I am having trouble understanding why the solution of Leetcode's Repeated String match only goes up to q + 1 repeats of A (if A.length() < B.length()) for B to be a possible substring of A repeated.
I read other StackOverflow solutions as well as Leetcode discussion pages but I am still unable to fully understand the solution.
The algorithm is explained as:
Imagine we wrote S = A+A+A+.... If B is to be a substring of S, we
only need to check whether some S[0:], S[1:], ..., S[len(A) - 1:]
starts with B, as S is long enough to contain B, and S has period
at most len(A).
Now, suppose q is the least number for which len(B) <= len(A * q).

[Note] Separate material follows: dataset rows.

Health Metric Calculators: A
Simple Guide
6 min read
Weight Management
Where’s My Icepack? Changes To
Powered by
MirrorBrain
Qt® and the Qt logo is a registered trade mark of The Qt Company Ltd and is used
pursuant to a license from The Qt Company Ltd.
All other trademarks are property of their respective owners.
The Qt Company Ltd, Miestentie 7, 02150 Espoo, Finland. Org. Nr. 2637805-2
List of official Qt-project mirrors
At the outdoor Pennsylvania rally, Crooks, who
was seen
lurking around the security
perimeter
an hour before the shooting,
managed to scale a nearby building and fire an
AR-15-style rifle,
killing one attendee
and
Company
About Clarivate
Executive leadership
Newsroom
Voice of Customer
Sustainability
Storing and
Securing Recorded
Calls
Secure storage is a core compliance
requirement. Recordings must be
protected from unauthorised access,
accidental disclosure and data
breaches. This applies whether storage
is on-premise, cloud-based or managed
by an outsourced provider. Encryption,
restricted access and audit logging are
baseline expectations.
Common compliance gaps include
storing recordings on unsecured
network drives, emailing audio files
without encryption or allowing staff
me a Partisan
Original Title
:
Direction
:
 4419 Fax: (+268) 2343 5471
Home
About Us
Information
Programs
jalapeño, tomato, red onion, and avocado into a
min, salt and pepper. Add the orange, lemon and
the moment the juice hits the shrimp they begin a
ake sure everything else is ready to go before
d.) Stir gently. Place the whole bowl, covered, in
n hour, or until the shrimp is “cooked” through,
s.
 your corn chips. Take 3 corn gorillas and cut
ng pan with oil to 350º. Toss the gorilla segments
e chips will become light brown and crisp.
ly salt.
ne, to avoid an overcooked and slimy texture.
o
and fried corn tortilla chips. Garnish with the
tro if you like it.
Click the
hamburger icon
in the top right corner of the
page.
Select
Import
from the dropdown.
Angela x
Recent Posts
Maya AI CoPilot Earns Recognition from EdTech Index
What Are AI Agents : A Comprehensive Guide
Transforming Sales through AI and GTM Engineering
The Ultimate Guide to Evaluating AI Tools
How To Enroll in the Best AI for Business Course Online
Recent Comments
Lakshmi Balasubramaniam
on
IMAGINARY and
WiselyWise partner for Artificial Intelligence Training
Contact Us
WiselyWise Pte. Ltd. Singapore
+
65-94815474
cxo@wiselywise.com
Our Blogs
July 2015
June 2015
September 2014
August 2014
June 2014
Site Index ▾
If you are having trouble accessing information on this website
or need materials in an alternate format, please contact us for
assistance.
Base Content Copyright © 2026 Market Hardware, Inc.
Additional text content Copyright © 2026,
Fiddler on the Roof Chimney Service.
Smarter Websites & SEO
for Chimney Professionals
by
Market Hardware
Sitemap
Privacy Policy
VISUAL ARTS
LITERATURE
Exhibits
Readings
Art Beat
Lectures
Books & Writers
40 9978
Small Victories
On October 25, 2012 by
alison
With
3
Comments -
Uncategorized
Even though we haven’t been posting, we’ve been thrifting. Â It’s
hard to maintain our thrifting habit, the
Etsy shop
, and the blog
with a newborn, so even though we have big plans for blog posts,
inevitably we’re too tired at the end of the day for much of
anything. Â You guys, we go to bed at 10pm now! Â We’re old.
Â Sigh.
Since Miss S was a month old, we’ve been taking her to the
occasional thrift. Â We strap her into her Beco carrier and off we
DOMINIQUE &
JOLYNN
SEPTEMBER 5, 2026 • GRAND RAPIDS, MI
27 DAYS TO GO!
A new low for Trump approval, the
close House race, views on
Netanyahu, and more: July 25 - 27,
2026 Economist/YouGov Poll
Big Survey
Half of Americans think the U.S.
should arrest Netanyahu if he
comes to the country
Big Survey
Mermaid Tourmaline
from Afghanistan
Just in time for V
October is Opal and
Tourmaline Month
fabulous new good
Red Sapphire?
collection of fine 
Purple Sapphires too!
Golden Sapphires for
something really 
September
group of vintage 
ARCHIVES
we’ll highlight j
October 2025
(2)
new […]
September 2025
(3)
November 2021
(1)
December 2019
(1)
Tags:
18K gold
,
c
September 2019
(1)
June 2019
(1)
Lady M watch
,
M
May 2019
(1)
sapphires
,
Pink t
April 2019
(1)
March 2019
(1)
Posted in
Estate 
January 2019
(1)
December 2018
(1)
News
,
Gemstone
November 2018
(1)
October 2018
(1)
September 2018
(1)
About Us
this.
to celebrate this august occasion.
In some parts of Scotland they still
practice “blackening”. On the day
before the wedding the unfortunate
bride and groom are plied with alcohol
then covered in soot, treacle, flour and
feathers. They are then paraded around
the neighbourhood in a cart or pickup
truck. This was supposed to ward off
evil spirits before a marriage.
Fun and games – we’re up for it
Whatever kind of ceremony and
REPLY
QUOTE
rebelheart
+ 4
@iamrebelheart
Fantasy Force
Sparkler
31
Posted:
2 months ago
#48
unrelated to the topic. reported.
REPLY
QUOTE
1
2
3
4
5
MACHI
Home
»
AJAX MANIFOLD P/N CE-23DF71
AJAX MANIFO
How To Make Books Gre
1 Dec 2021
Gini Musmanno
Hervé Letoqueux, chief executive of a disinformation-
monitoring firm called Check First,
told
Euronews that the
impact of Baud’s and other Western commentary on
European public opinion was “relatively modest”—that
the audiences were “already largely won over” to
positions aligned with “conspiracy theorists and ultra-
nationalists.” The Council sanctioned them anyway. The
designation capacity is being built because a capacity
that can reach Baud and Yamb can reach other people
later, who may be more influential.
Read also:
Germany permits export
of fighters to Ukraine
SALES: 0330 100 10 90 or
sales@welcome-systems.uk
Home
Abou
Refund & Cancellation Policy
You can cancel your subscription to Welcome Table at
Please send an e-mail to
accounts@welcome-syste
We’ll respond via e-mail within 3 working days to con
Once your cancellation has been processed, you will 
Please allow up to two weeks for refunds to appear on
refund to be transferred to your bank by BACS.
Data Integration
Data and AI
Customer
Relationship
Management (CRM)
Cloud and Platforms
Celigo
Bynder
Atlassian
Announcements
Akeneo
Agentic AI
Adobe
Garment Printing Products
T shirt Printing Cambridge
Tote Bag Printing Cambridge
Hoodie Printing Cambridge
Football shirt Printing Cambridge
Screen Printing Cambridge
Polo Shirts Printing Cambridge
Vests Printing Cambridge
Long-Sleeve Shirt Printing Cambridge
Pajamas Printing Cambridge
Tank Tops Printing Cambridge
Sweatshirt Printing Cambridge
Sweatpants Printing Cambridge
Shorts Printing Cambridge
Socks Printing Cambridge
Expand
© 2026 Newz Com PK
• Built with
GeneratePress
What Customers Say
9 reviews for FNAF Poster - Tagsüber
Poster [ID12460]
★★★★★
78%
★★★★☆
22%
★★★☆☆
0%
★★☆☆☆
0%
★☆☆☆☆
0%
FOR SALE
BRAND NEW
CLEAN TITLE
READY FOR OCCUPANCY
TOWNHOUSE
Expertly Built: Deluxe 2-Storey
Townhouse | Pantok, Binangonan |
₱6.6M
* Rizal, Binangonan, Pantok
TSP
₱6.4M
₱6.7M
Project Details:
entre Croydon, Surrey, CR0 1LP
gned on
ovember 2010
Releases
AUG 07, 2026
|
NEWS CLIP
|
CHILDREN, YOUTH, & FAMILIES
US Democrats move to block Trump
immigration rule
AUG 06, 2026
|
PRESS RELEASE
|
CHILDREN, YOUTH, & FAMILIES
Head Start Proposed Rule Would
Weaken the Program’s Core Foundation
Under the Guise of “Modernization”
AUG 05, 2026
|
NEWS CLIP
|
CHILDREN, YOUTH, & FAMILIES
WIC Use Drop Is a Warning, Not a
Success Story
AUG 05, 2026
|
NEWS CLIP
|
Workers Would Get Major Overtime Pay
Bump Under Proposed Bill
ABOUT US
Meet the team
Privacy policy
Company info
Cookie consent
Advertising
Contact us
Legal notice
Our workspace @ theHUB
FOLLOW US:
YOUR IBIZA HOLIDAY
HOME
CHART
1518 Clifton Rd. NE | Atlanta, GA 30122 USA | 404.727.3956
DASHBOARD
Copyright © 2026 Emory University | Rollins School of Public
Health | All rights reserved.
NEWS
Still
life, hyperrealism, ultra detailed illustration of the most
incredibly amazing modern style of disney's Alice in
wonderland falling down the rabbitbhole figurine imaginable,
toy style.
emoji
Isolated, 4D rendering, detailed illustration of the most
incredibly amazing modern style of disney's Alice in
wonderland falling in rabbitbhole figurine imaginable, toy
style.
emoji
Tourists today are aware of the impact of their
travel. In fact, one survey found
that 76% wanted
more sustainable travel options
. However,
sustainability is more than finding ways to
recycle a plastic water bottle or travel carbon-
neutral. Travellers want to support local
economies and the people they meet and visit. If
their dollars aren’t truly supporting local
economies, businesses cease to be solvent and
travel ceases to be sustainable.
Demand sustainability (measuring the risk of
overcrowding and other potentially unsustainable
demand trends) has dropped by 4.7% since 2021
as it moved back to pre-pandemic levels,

We only need to check whether B is a substring of A * q or A *
(q+1). If we try k < q, then B has larger length than A * q and
therefore can't be a substring. When k = q+1, A * k is already big
enough to try all positions for B; namely, A[i:i+len(B)] == B for i
= 0, 1, ..., len(A) - 1.
The implementation is as follows:
class Solution {
public int repeatedStringMatch(String A, String B) {
int q = 1;
StringBuilder S = new StringBuilder(A);
for (; S.length() < B.length(); q++) S.append(A);
if (S.indexOf(B) >= 0) return q;
if (S.append(A).indexOf(B) >= 0) return q+1;
return -1;
}
}
I understand that when A.length() < B.length(), B cannot be a substring, so we would need to keep appending A until A.length() is at least equal to B.length(). But once this is the case, why is it that we would only need to add one more copy of A to get the minimum number of repeats?
My intuition is that after A is repeated some number of times there is a pattern that is established and if B does not fall into that pattern/sequence of characters then no matter how many times you repeat A, B will not be a substring of the repeated A.
However, I just don't know why it has to be specifically the number of copies to match B's length or 1 more copy added after A.length() = B.length().
If someone could clear up this confusion for me, it would be much appreciated. Thank you.